A Phase II/III study involving 475 patients on several continents was completed on July 19. RedHill COO Gilead Raday tells ISRAEL21c that the findings will be available soon pending data accumulation and analysis.

Shaare Zedek Medical Center in Jerusalem gave the drug candidate to 23 patients on a compassionate use basis in April and May 2020 and compared outcomes to control patients. Results, published in the Journal of Emerging Diseases and Virology, were encouraging though anecdotal.

“All the patients showed improvement across several clinical parameters and biomarkers,” says Raday. “There were zero events of mechanical intubation and ventilation, while a third of the control patients did have to be intubated and ventilated. The patients treated with our product also improved in terms of oxygen requirement, lymphocyte count and other inflammatory markers.”

A Phase II study of opaganib in 40 American hospital patients demonstrated consistent benefit compared to those on drugs such as remdesivir and helped them to be discharged faster, he adds.

Gilead Raday, COO of RedHill Biopharma. Photo courtesy of RedHill Biopharma

Because opaganib doesn’t act on the spike protein of the coronavirus, but rather on a mechanism the virus uses in the body to replicate and spread, “we think it will continue to be effective against Delta and any future variants with differences in the spike protein,” says Raday.

An oral pill is easy to distribute and administer to non-hospitalized patients, which describes most of the Covid patients around the world, he points out.

“Experts are now focusing on oral therapy for outpatients early in the diagnosis of the disease to prevent deterioration and hospitalization,” Raday says.

The drug’s ability to inhibit virus replication is potentially helpful at early stages of Covid-19, while its anti-inflammatory ability to reduce the hyperimmune response is potentially helpful in later stages, he explains.

“If our global Phase II/III studies confirm or replicate the results we saw in compassionate use and Phase II studies, opaganib would be a gamechanger in treating Covid-19. The pill could be broadly implemented to patients in various stages of disease.”

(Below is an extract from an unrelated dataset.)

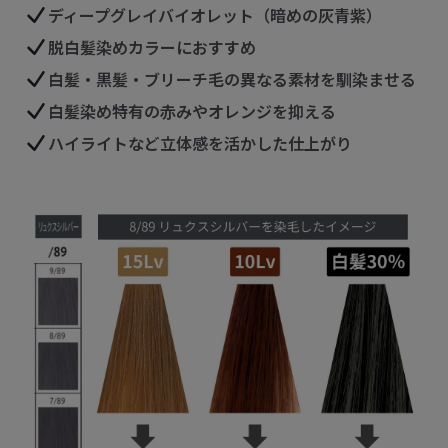
ディープグレイバイオレット（暗めの灰青紫）
脱白髪染めカラーにおすすめ
白髪・黒髪・ブリーチ毛の異なる素材を馴染ませる
白髪染め特有の赤みやオレンジを抑える
ハイライトなど立体感を活かした仕上がり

RedHill Biopharma also has a second oral pill candidate, with a different antiviral mechanism, under investigation for treating Covid-19 patients.

EXO-CD24

EXO-CD24, an experimental inhaled medication developed by Prof. Nadir Arber at Tel Aviv Sourasky Medical Centeris designed to stop the “cytokine storm” that occurs in the lungs of 5-7% of Covid-19 patients.

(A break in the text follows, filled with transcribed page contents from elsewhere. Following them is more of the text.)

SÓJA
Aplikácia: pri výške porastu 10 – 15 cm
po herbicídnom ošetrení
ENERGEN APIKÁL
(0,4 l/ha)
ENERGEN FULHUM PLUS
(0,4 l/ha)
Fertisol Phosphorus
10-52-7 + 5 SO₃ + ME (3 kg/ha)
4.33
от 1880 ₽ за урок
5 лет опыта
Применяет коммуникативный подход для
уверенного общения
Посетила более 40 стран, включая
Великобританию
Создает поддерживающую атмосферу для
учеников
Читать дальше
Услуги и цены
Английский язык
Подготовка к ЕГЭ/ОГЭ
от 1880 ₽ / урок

A cytokine storm is when the immune system goes haywire and starts attacking healthy cells with an overabundance of cytokine cells, which normally control the growth and activity of other immune system cells.

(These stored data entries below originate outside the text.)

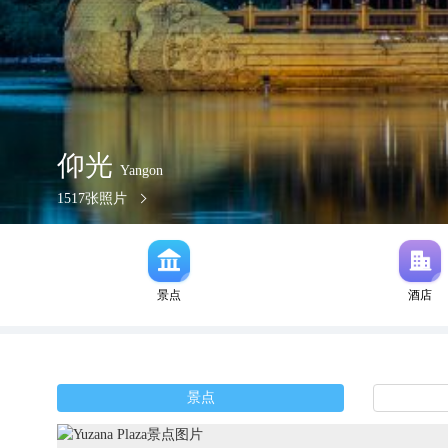
仰光
Yangon
1517
张照片
景点
酒店
景点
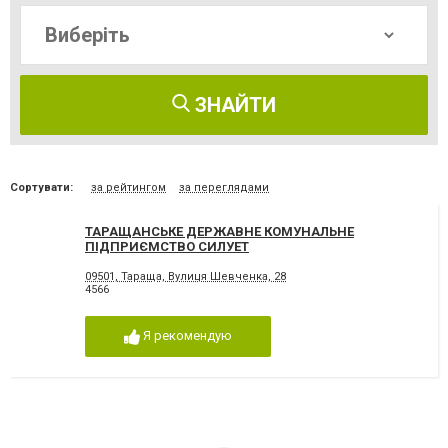
ЗНАЙТИ
Сортувати:
за рейтингом
за переглядами
ТАРАЩАНСЬКЕ ДЕРЖАВНЕ КОМУНАЛЬНЕ
ПІДПРИЄМСТВО СИЛУЕТ
09501, Тараща, Вулиця Шевченка, 28
4566
Я рекомендую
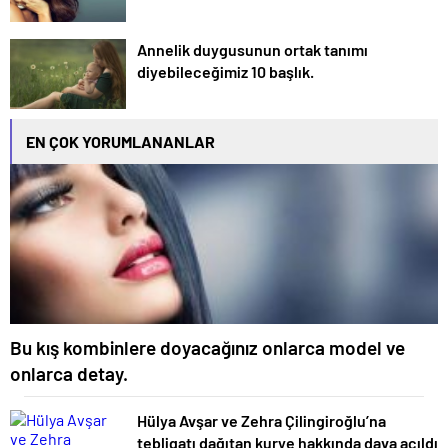
Annelik duygusunun ortak tanımı
diyebileceğimiz 10 başlık.
EN ÇOK YORUMLANANLAR
Bu kış kombinlere doyacağınız onlarca model ve
onlarca detay.
Hülya Avşar ve Zehra Çilingiroğlu’na
tebligatı dağıtan kurye hakkında dava açıldı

Results of a Phase I trial released last February showed all 30 patients treated with EXO-CD24 recovered, 29 of them leaving the hospital within three to five days of treatment.

On August 5, the medical center reported that 93% of 90 serious Covid-19 patients, treated in several Greek hospitals with EXO-CD24 as part of a Phase II clinical trial, were discharged within five days.

No significant side effects were seen in patients in the Phase I or II trials, probably because EXO-CD24 is delivered directly to the lungs.

“The preparation is given by inhalation, once a day for only a few minutes, for five days,” said Dr. Shiran Shapira, director of Arber’s laboratory, which studies the CD24 protein and its role in regulating the immune system.

“The drug is based on exosomes, [vesicles] that are released from the cell membrane and used for intercellular communication. We enrich the exosomes with CD24, a protein expressed on the surface of the cell,” explained Shapira.

Arber describes EXO-CD24 as a precision medication because it targets only the mechanism involved in cytokine storms. It does not affect the entire immune system, as steroids do.

The drug now goes into Phase III controlled studies involving 155 Covid-19 patients in Israel. Two-thirds will receive EXO-CD24, while the remaining one-third will get a placebo. This study is expected to be completed by the end of 2021.

“Even if the vaccines perform their function, and even if no new mutations are produced, then still in one way or another the corona will remain with us,” said Arber, director of the medical center’s Integrated Cancer Prevention Center.